Une gageure : adapter un film trois fois nominé aux césars en 1976 et récompensé par le césar du meilleur montage. Mais une gageure qui n'en était une qu'à demi pour Anne Bourgeois, metteure en scène éclectique,  qui, après avoir beaucoup pratiqué les grands textes du répertoire classique, a aussi réussi de belles adaptations théâtrales de romans (Des souris et des hommes, Sur la route de Madison). La mise en scène très maîtrisée règle impeccablement la succession des scènes, les entrées et les sorties des personnages, introduisant habilement la distorsion temporelle entre les deux époques et les flash back par le surgissement de Berg, sorti de sous la terre comme un revenant.

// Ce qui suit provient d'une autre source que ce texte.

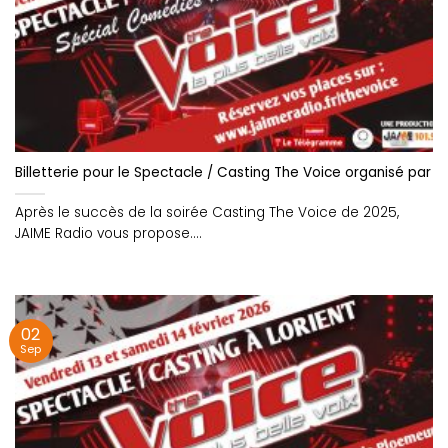
Billetterie pour le Spectacle / Casting The Voice organisé par J
Après le succès de la soirée Casting The Voice de 2025,
JAIME Radio vous propose....
02
Sep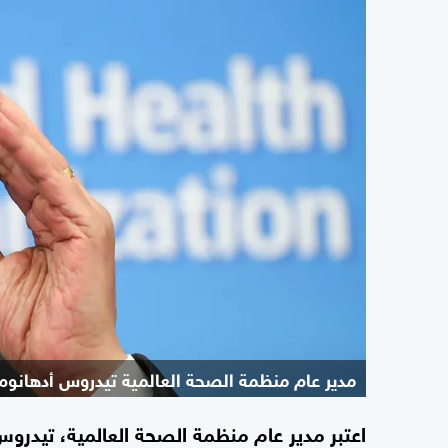
مدير عام منظمة الصحة العالمية تيدروس أدهانو
اعتبر مدير عام منظمة الصحة العالمية، تيدر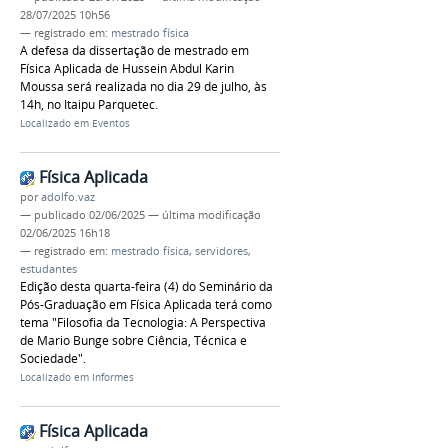
28/07/2025 10h56
— registrado em:
mestrado física
A defesa da dissertação de mestrado em
Física Aplicada de Hussein Abdul Karin
Moussa será realizada no dia 29 de julho, às
14h, no Itaipu Parquetec.
Localizado em
Eventos
Física Aplicada
por
adolfo.vaz
—
publicado
02/06/2025
—
última modificação
02/06/2025 16h18
— registrado em:
mestrado física
,
servidores
,
estudantes
Edição desta quarta-feira (4) do Seminário da
Pós-Graduação em Física Aplicada terá como
tema "Filosofia da Tecnologia: A Perspectiva
de Mario Bunge sobre Ciência, Técnica e
Sociedade".
Localizado em
Informes
Física Aplicada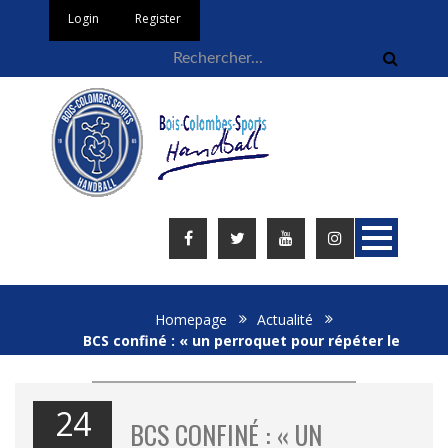
Login
Register
Homepage
Actualité
BCS confiné : « un perroquet pour répéter le
message »…
24
BCS CONFINÉ : « UN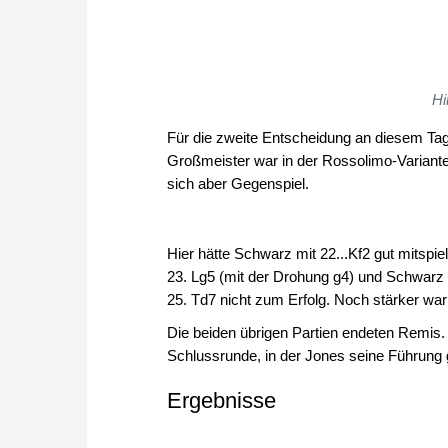
Hi
Für die zweite Entscheidung an diesem Tag 
Großmeister war in der Rossolimo-Variante 
sich aber Gegenspiel.
Hier hätte Schwarz mit 22...Kf2 gut mitspie
23. Lg5 (mit der Drohung g4) und Schwarz s
25. Td7 nicht zum Erfolg. Noch stärker war
Die beiden übrigen Partien endeten Remis. D
Schlussrunde, in der Jones seine Führung 
Ergebnisse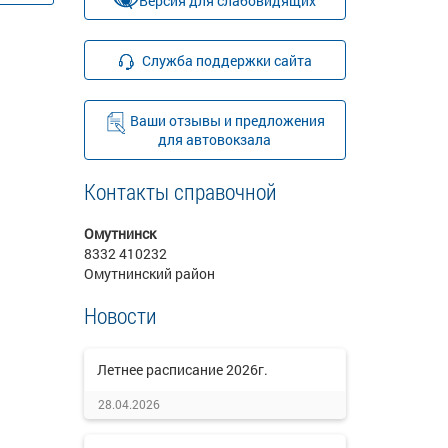
Версия для слабовидящих
Служба поддержки сайта
Ваши отзывы и предложения
для автовокзала
Контакты справочной
Омутнинск
8332 410232
Омутнинский район
Новости
Летнее расписание 2026г.
28.04.2026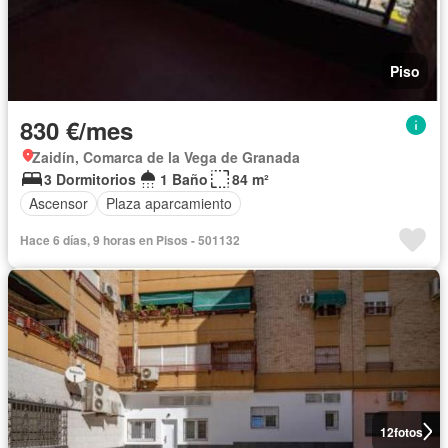
Piso
830 €/mes
Zaidín, Comarca de la Vega de Granada
3 Dormitorios
1 Baño
84 m²
Ascensor
Plaza aparcamiento
Hace 6 días, 9 horas en Pisos - 501132
12
fotos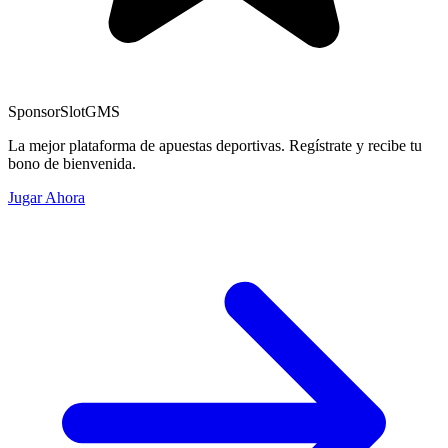
Sponsor
SlotGMS
La mejor plataforma de apuestas deportivas. Regístrate y recibe tu
bono de bienvenida.
Jugar Ahora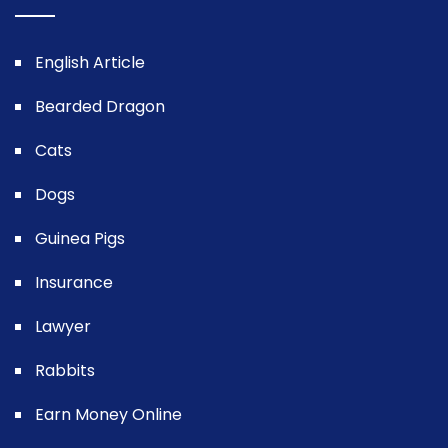
English Article
Bearded Dragon
Cats
Dogs
Guinea Pigs
Insurance
Lawyer
Rabbits
Earn Money Online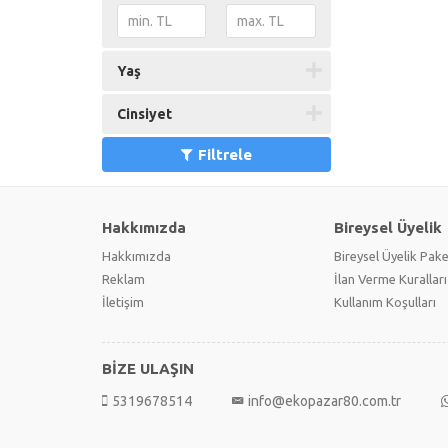
Yaş
Cinsiyet
Filtrele
Hakkımızda
Bireysel Üyelik
Hakkımızda
Bireysel Üyelik Pake
Reklam
İlan Verme Kuralları
İletişim
Kullanım Koşulları
BİZE ULAŞIN
5319678514
info@ekopazar80.com.tr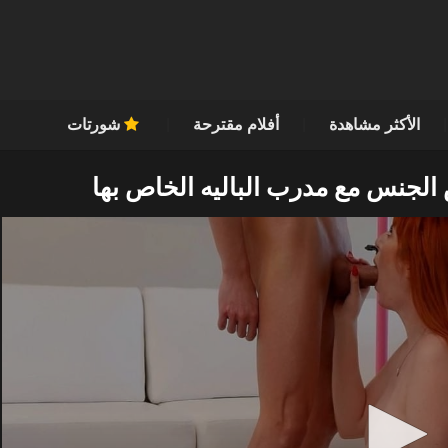
الأكثر مشاهدة
أفلام مقترحة
شورتات
الجنس مع مدرب الباليه الخاص بها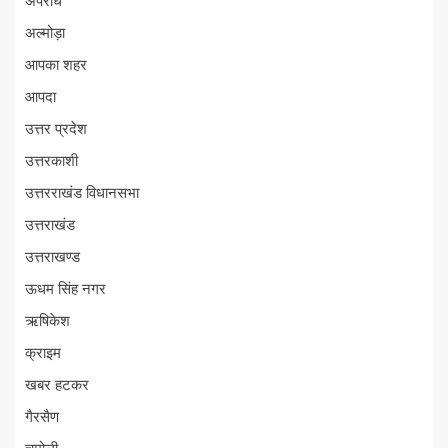
अपराध
अल्मोड़ा
आपका शहर
आपदा
उत्तर प्रदेश
उत्तरकाशी
उत्तरराखंड विधानसभा
उत्तराखंड
उत्तराखण्ड
ऊधम सिंह नगर
ऋषिकेश
क्राइम
खबर हटकर
गैरसैण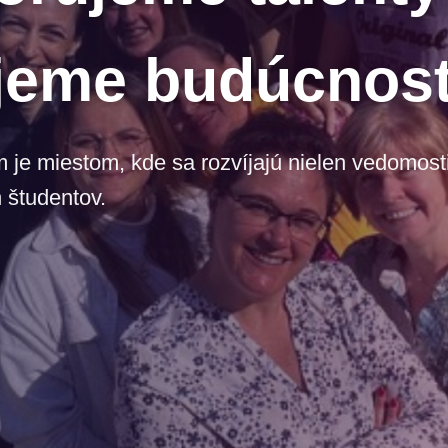
jeme budúcnos
e miestom, kde sa rozvíjajú nielen vedomosti,
 študentov.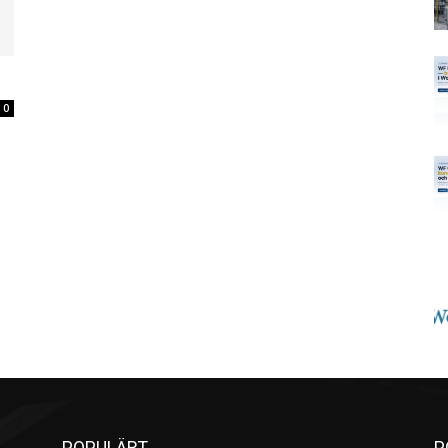
0
POPULÄRT
P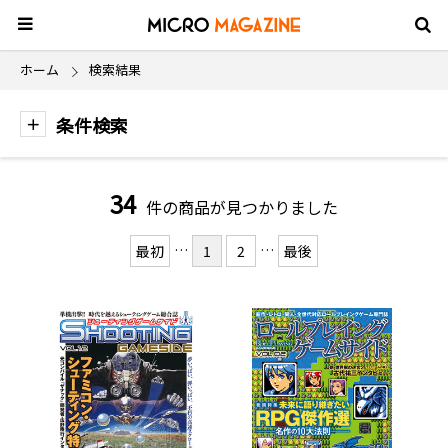
ホーム
検索結果
条件検索
34
件の商品が見つかりました
…
…
最初
1
2
最後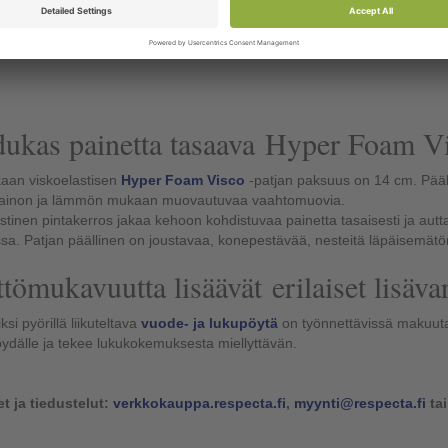
arkemmat tuotetiedot hoitosängystä:
Vuode Leo
ukas painetta tasaava Hyper Foam Vi
aan viskoelastisen
Hyper Foam Visco
-patjan paksuus on 14 cm. Pääl
ainon ja lämmön mukaan muovautuvaa vaahtomuovia.
stinen pintakerros jakaa kehoon kohdistuvaa painetta tasaisesti ja a
a. Patjan päällinen on joustavaa, konepestävää, nesteitä läpäisemätö
tömukavuutta lisäävät erilaiset lisäva
si pyörillä liikuteltava
vuode- ja lukupöytä
on työnnettävissä makuut
dälle ja tekee lukukokemuksesta miellyttävän.
t ja tiedustelut:
verkkokauppa.respecta.fi
,
myynti@respecta.fi
tai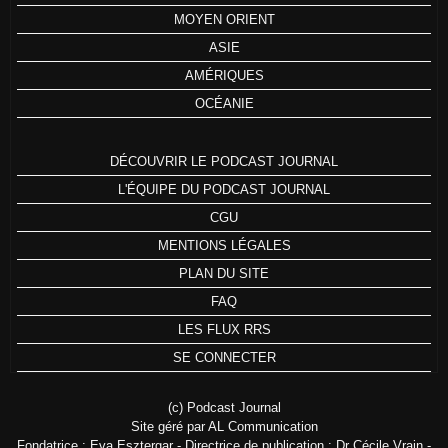
MOYEN ORIENT
ASIE
AMÉRIQUES
OCÉANIE
DÉCOUVRIR LE PODCAST JOURNAL
L'ÉQUIPE DU PODCAST JOURNAL
CGU
MENTIONS LÉGALES
PLAN DU SITE
FAQ
LES FLUX RRS
SE CONNECTER
(c) Podcast Journal
Site géré par AL Communication
Fondatrice : Eva Esztergar - Directrice de publication : Dr Cécile Vrain -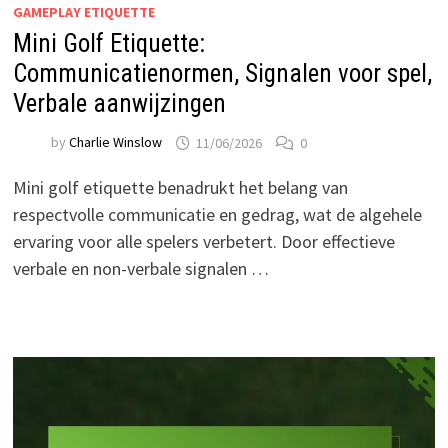
GAMEPLAY ETIQUETTE
Mini Golf Etiquette:
Communicatienormen, Signalen voor spel,
Verbale aanwijzingen
by
Charlie Winslow
11/06/2026
0
Mini golf etiquette benadrukt het belang van
respectvolle communicatie en gedrag, wat de algehele
ervaring voor alle spelers verbetert. Door effectieve
verbale en non-verbale signalen …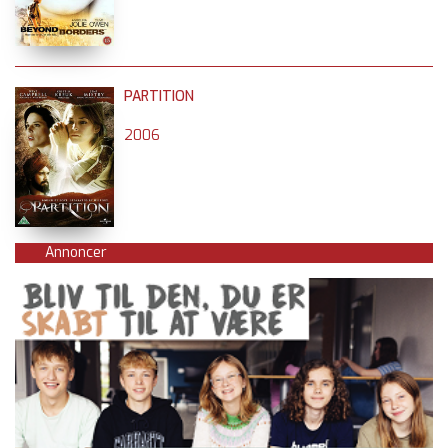
PARTITION
2006
Annoncer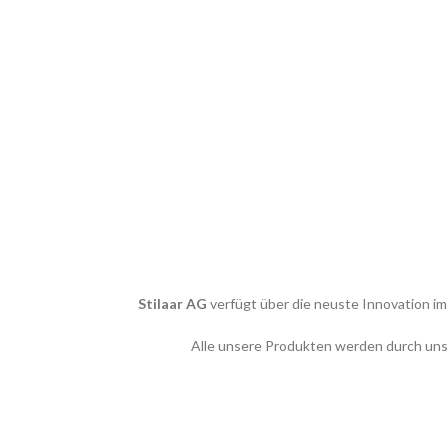
Stilaar AG
verfügt über die neuste Innovation im
Alle unsere Produkten werden durch unsere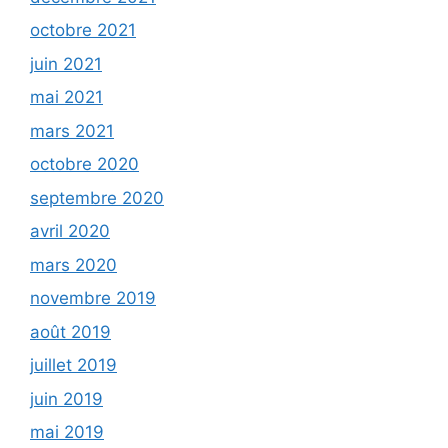
octobre 2021
juin 2021
mai 2021
mars 2021
octobre 2020
septembre 2020
avril 2020
mars 2020
novembre 2019
août 2019
juillet 2019
juin 2019
mai 2019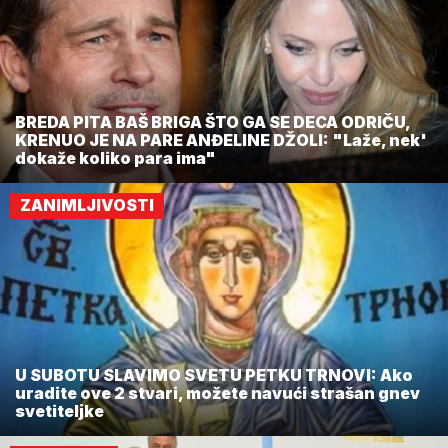
BREDA PITA BAŠ BRIGA ŠTO GA SE DECA ODRIČU,
KRENUO JE NA PARE ANĐELINE DŽOLI: "Laže, nek'
dokaže koliko para ima"
ZANIMLJIVOSTI
U SUBOTU SLAVIMO SVETU PETKU TRNOVI: Ako
uradite ove 2 stvari, možete navući strašan gnev
svetiteljke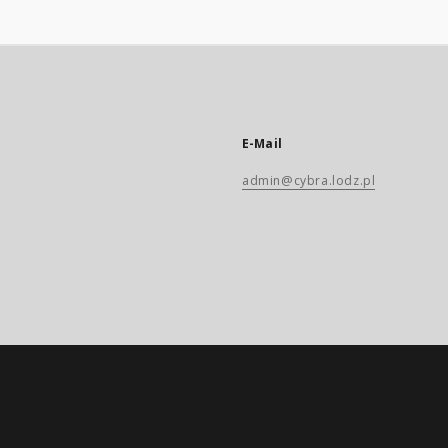
E-Mail
admin@cybra.lodz.pl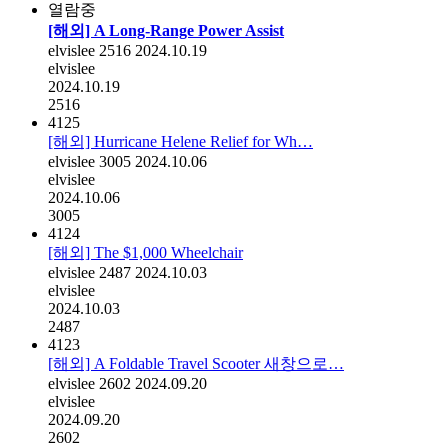
열람중
[해외] A Long-Range Power Assist
elvislee
2516
2024.10.19
elvislee
2024.10.19
2516
4125
[해외] Hurricane Helene Relief for Wh…
elvislee
3005
2024.10.06
elvislee
2024.10.06
3005
4124
[해외] The $1,000 Wheelchair
elvislee
2487
2024.10.03
elvislee
2024.10.03
2487
4123
[해외] A Foldable Travel Scooter 새창으로…
elvislee
2602
2024.09.20
elvislee
2024.09.20
2602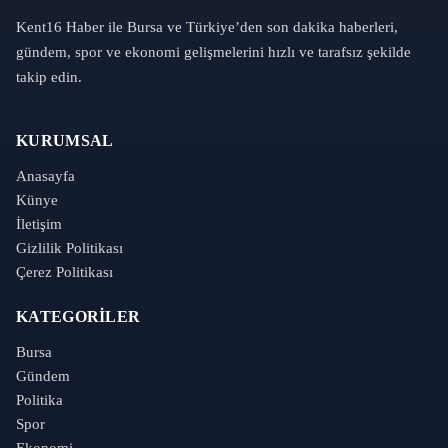
Kent16 Haber ile Bursa ve Türkiye’den son dakika haberleri,
gündem, spor ve ekonomi gelişmelerini hızlı ve tarafsız şekilde
takip edin.
KURUMSAL
Anasayfa
Künye
İletişim
Gizlilik Politikası
Çerez Politikası
KATEGORILER
Bursa
Gündem
Politika
Spor
Ekonomi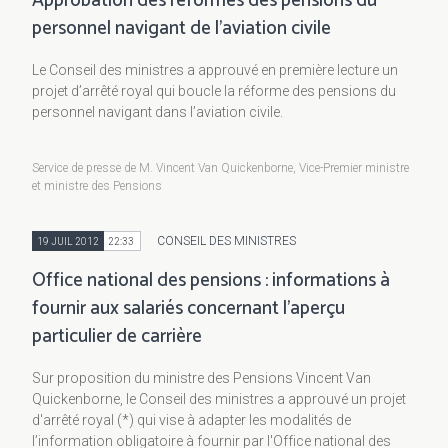
Approbation des réformes des pensions du
personnel navigant de l’aviation civile
Le Conseil des ministres a approuvé en première lecture un
projet d’arrêté royal qui boucle la réforme des pensions du
personnel navigant dans l’aviation civile.
Service de presse de M. Vincent Van Quickenborne, Vice-Premier ministre
et ministre des Pensions
CONSEIL DES MINISTRES
19 JUIL 2012
22:33
Office national des pensions : informations à
fournir aux salariés concernant l'aperçu
particulier de carrière
Sur proposition du ministre des Pensions Vincent Van
Quickenborne, le Conseil des ministres a approuvé un projet
d'arrêté royal (*) qui vise à adapter les modalités de
l’information obligatoire à fournir par l'Office national des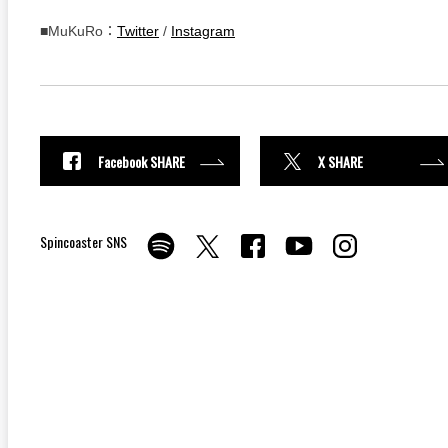
■MuKuRo：
Twitter
/
Instagram
Facebook SHARE
X SHARE
Spincoaster SNS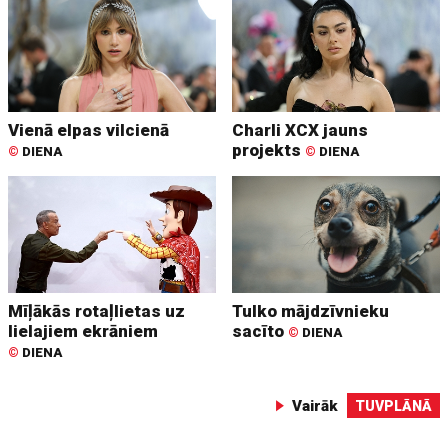
Vienā elpas vilcienā
Charli XCX jauns
projekts
©
DIENA
©
DIENA
Mīļākās rotaļlietas uz
Tulko mājdzīvnieku
lielajiem ekrāniem
sacīto
©
DIENA
©
DIENA
Vairāk
TUVPLĀNĀ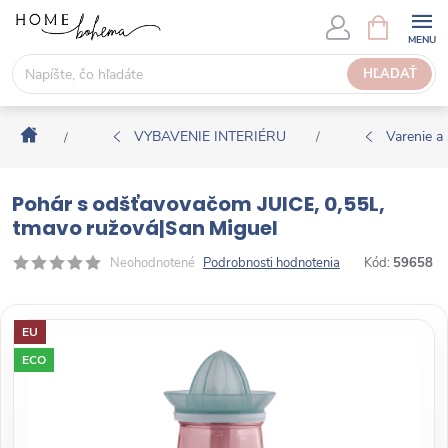
P
N
Á
r
K
e
HĽADAŤ
U
j
P
s
N
Domov
ť
VYBAVENIE INTERIÉRU
Varenie a 
/
/
Ý
n
K
a
O
Pohár s odšťavovačom JUICE, 0,55L,
o
Š
tmavo ružová|San Miguel
b
Í
s
Neohodnotené
Podrobnosti hodnotenia
Kód:
59658
K
a
h
EU
ECO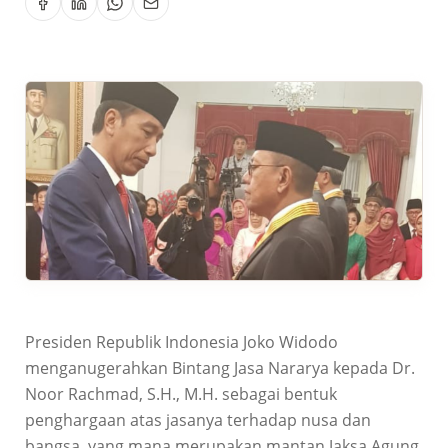
Presiden Republik Indonesia Joko Widodo
menganugerahkan Bintang Jasa Nararya kepada Dr.
Noor Rachmad, S.H., M.H. sebagai bentuk
penghargaan atas jasanya terhadap nusa dan
bangsa, yang mana merupakan mantan Jaksa Agung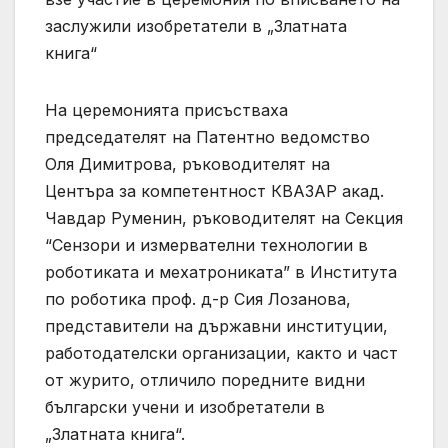
На церемонията присъстваха
председателят на Патентно ведомство
Оля Димитрова, ръководителят на
Центъра за компетентност КВАЗАР акад.
Чавдар Руменин, ръководителят на Секция
“Сензори и измервателни технологии в
роботиката и мехатрониката” в Института
по роботика проф. д-р Сия Лозанова,
представители на държавни институции,
работодателски организации, както и част
от журито, отличило поредните видни
български учени и изобретатели в
„Златната книга“.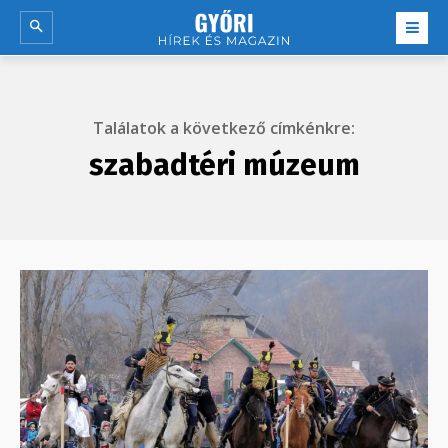
Találatok a következő címkénkre:
szabadtéri múzeum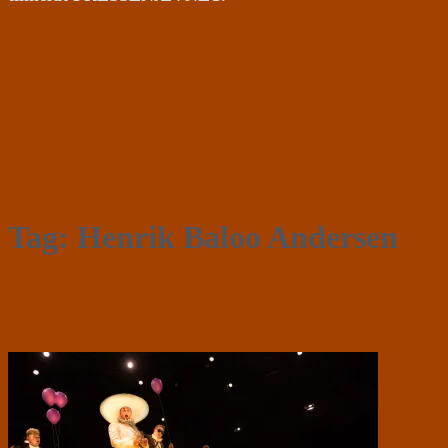
Tag:
Henrik Baloo Andersen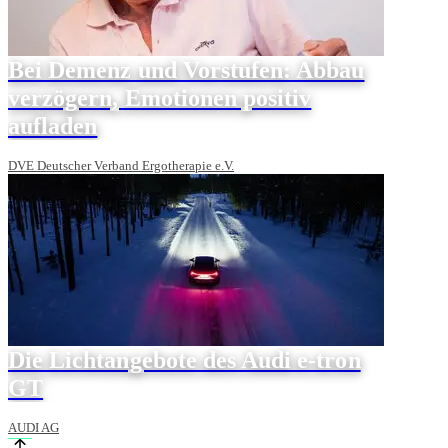
Bei Demenz und Vorstufen: Abbau
verzögern, Emotionen positiv
aufladen
DVE Deutscher Verband Ergotherapie e.V.
Die Lichtangebote des Audi e-tron
GT
AUDI AG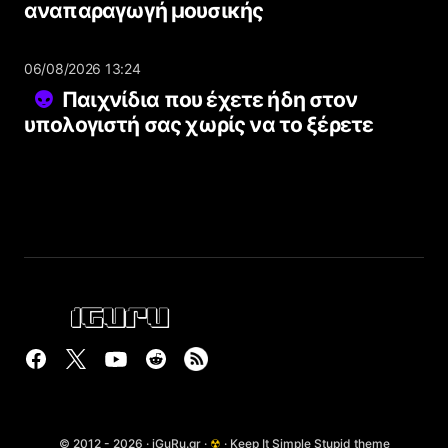
αναπαραγωγή μουσικής
06/08/2026 13:24
Παιχνίδια που έχετε ήδη στον
υπολογιστή σας χωρίς να το ξέρετε
© 2012 - 2026 · iGuRu.gr ·
☢
· Keep It Simple Stupid theme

Nul artifice dans cette adaptation équilibrée et sobre

Une phrase

"Le calvaire pour Jésus c'était déjà dur, mais alors pour quelqu'un qui n'est pas fait pour"...

L'auteur

Disparu en 1990, Georges Conchon, le scénariste du film, n'a pas un parcours moins éclectique que ne l'est la production artistique d'Anne Bourgeois. Après une licence de philosophie, il devient assistant parlementaire, puis secrétaire des débats au Sénat,  romancier (L'État sauvage, qui lui vaut le Goncourt en 1964  et est porté à l'écran par Francis Girod en 1978), journaliste et scénariste à partir de 1967 pour Jacques Rouffio, Francis Girod, Jean-Jacques Annaud, mais aussi Patrice Chereau pour Judith Therpeauve.